Kota Tasikmalaya, Radar Kriminal
Manajemen Pemerintah Kota Tasikmalaya kembali menjadi sorotan tajam. Endra Rusnendar, SH, Pembina YLBH-Merah Putih Tasikmalaya, menilai bahwa arah tata kelola pemerintahan saat ini masih terlalu berat pada seremonial dan pencitraan, sementara kerja nyata yang menyentuh kebutuhan mendasar warga justru tertinggal.
Berdasarkan hasil konfirmasi kepada RadarKriminal, menyampaikan "Menurut Endra, berbagai persoalan krusial seperti banjir tahunan, krisis pengelolaan sampah, dan pembangunan yang belum merata tidak boleh diperlakukan sekadar sebagai isu temporer. Pemerintah Kota Tasikmalaya, tegasnya, wajib mendalami akar persoalan, menyusun kebijakan berbasis data dan keberpihakan publik, serta memastikan setiap langkah selaras dengan arah kebijakan Pemerintah Provinsi Jawa Barat di bawah Gubernur Jawa Barat, Kang Dedi Mulyadi, yang menekankan kerja lapangan dan keberanian menembus rutinitas birokrasi.
“Persoalan kota tidak selesai dengan seremoni, spanduk, dan laporan manis.

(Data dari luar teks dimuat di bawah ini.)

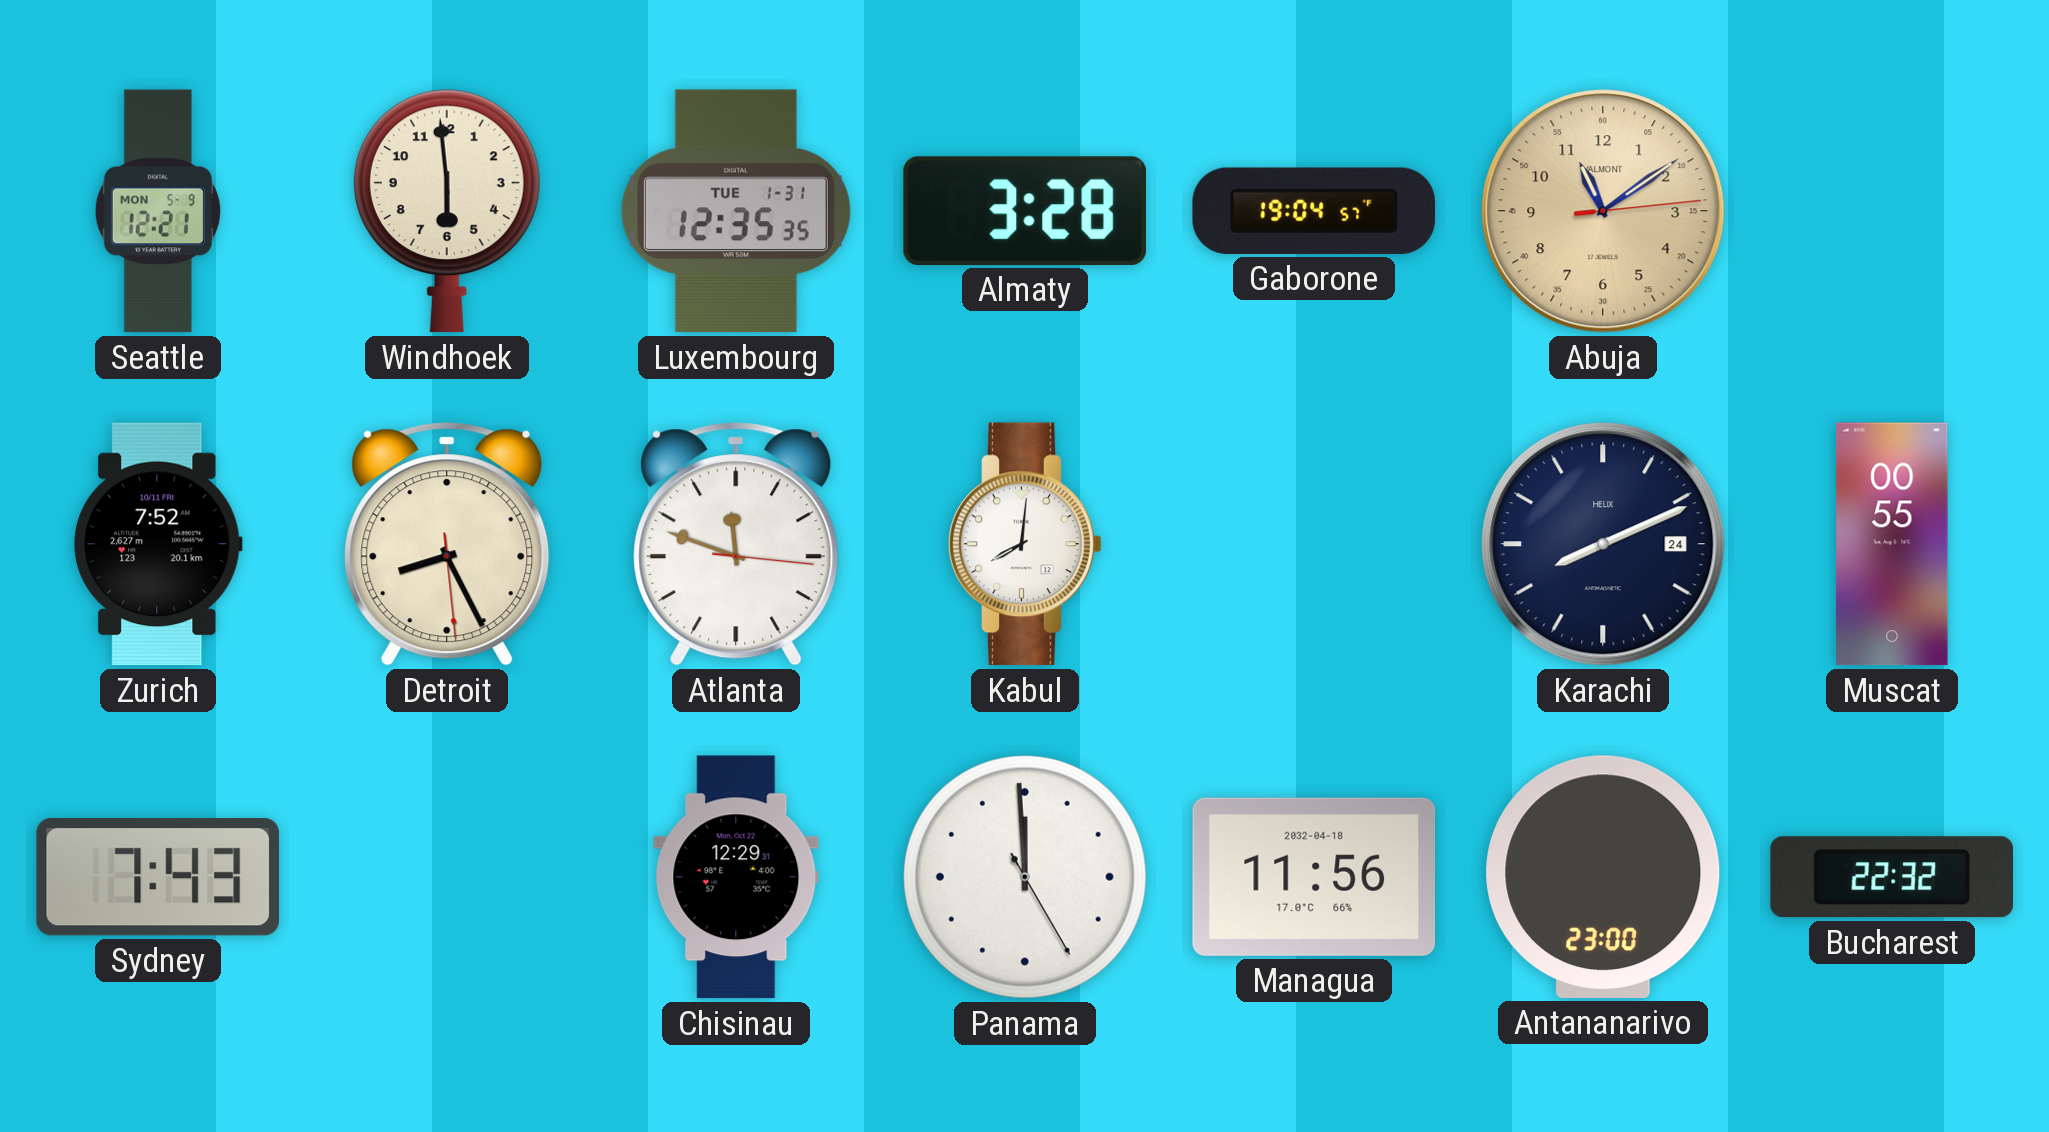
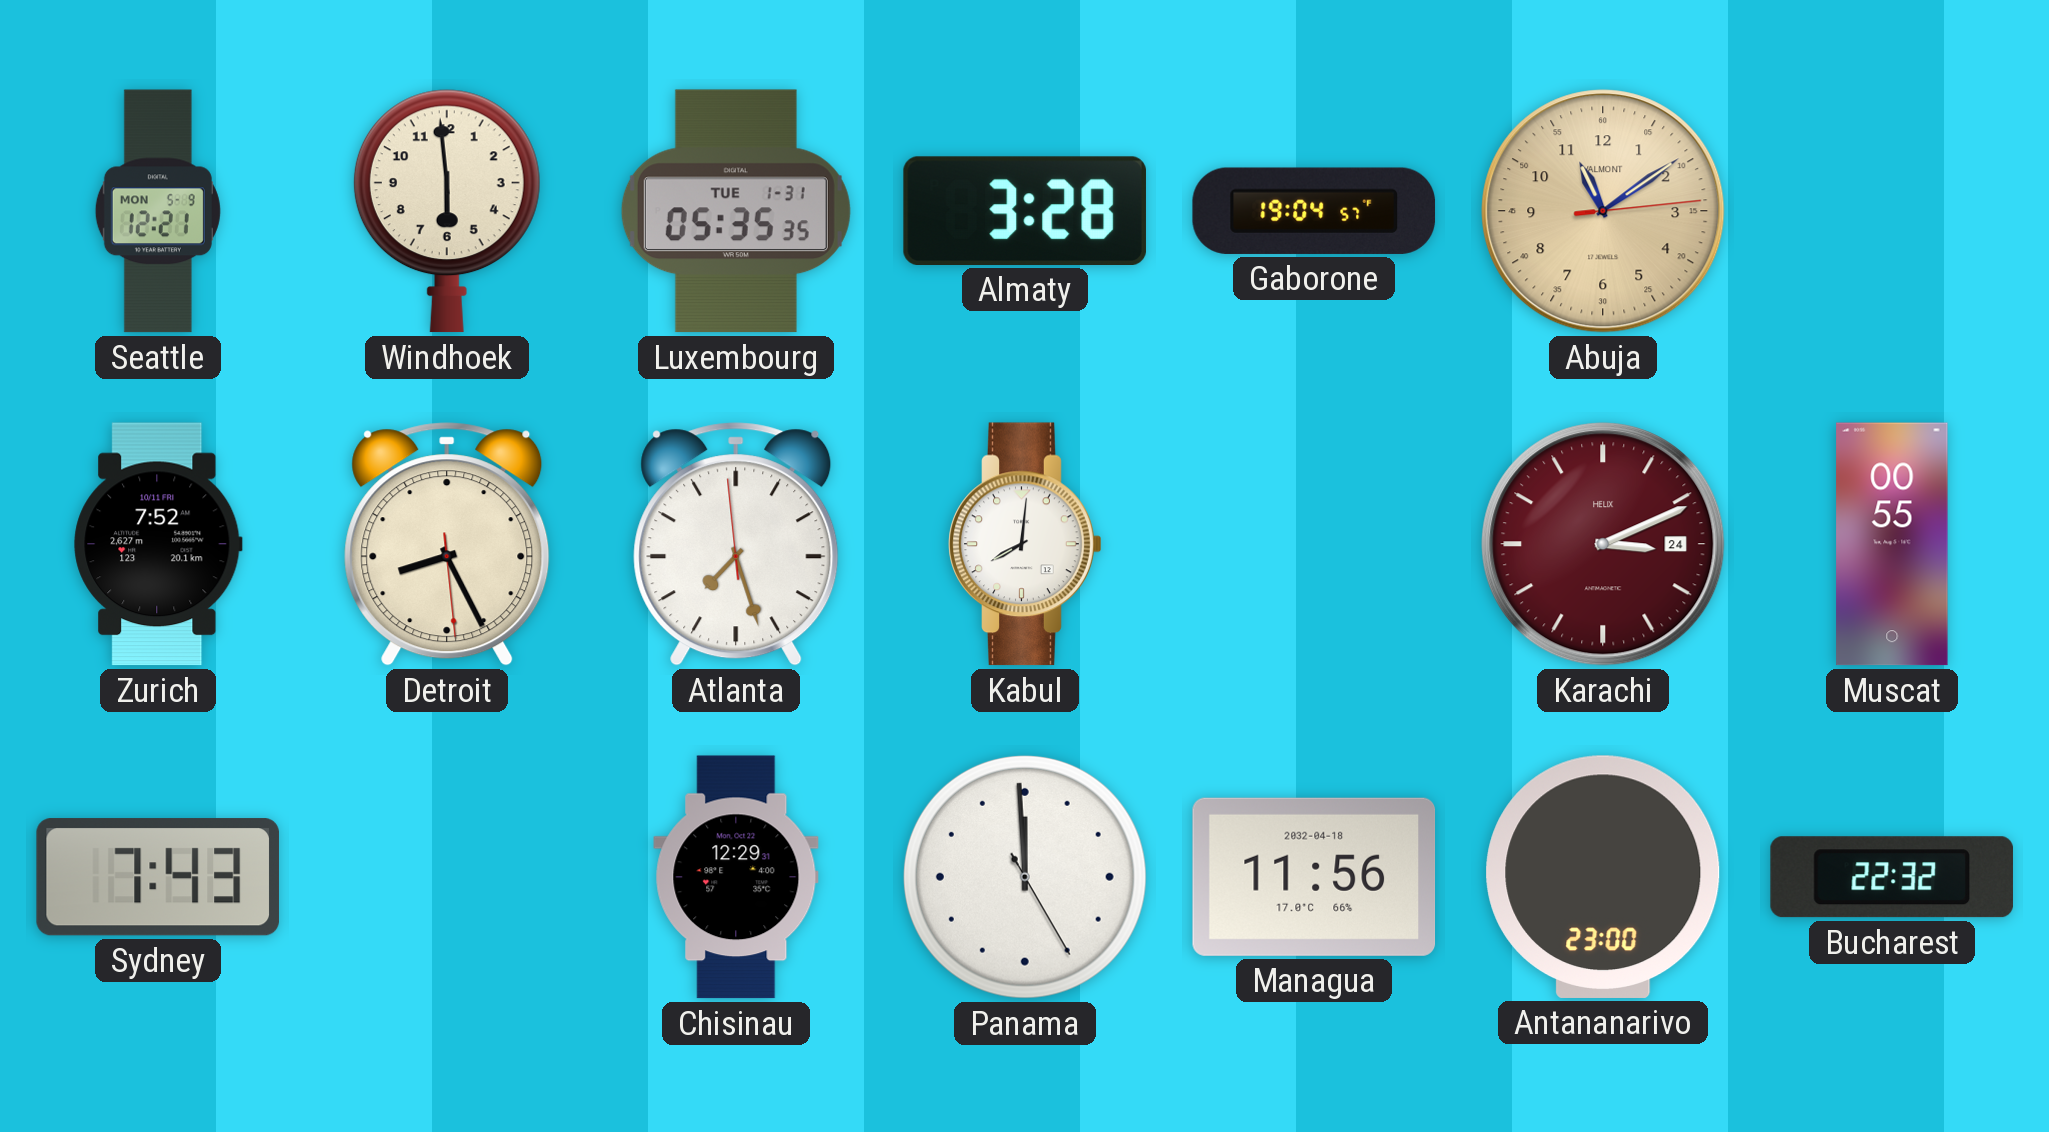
Luxembourg: 12:35 -> 05:35
Atlanta: 11:48 -> 7:26
Karachi: 8:11 -> 3:11
Karachi dial: navy -> burgundy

Yang dibutuhkan warga adalah kebijakan yang bekerja, bukan sekadar terlihat bekerja,” ujar Endra.
Endra juga menyoroti perilaku sebagian kepala dinas dan pimpinan OPD yang patut diduga, dinilai lebih sibuk membangun narasi pujian kepada Wali Kota. Pujian tersebut, menurutnya, kerap menjadi kedok politik untuk menjaga posisi dan kenyamanan jabatan, bukan cerminan kontribusi riil terhadap kemajuan kota.
“Dugaan Beberapa kepala OPD justru mendominasi ruang kebijakan dengan pujian kosong. Ini berbahaya. Wali Kota membutuhkan data, gagasan, dan keberanian teknokratis—bukan sanjungan yang meninabobokan,” tegasnya.
Endra menekankan bahwa kepala OPD—baik teknis maupun non-teknis—harus menjadi penopang utama Wali Kota, dengan kontribusi konkret dalam:
pembangunan kota yang merata dan berkeadilan,
sistem penanggulangan banjir yang terencana dan berkelanjutan,
serta pengelolaan sampah yang modern, terpadu, dan berorientasi lingkungan.
Ia mengingatkan, Wali Kota Tasikmalaya saat ini merupakan sosok yang relatif muda dan belum sepenuhnya berpengalaman dalam kompleksitas birokrasi pemerintahan daerah. Karena itu, kekompakan dan integritas SDM di internal OPD menjadi faktor penentu keberhasilan.
“Jika dasar Das Sollen—nilai, norma, dan tujuan kebijakan—sudah baik, maka Das Sein atau realitas di lapangan seharusnya ikut membaik. Tapi ini hanya mungkin jika OPD benar-benar bekerja, bukan sekadar hadir dan tersenyum dalam rapat,” kata Endra.
Ia mengingatkan agar jangan sampai rapat-rapat bertema ‘Untuk Kemajuan Kota Tasikmalaya’ hanya menjadi formalitas. Senyum manis di ruang rapat tanpa pemahaman atas isi dan tujuan kebijakan justru akan memperlebar jarak antara pemerintah dan rakyat.
YLBH-Merah Putih Tasikmalaya, lanjut Endra, akan terus menjalankan fungsi kontrol sosial dan advokasi publik agar Pemerintah Kota Tasikmalaya berani melakukan evaluasi internal secara jujur dan terbuka. Tanpa koreksi serius terhadap pola kerja dan kinerja OPD, Tasikmalaya berisiko terjebak dalam lingkaran masalah yang sama, tahun demi tahun.
“Rakyat tidak butuh seremoni. Rakyat butuh solusi. Dan itu hanya lahir dari keberanian bekerja, bukan keberanian memuji,” pungkas Endra.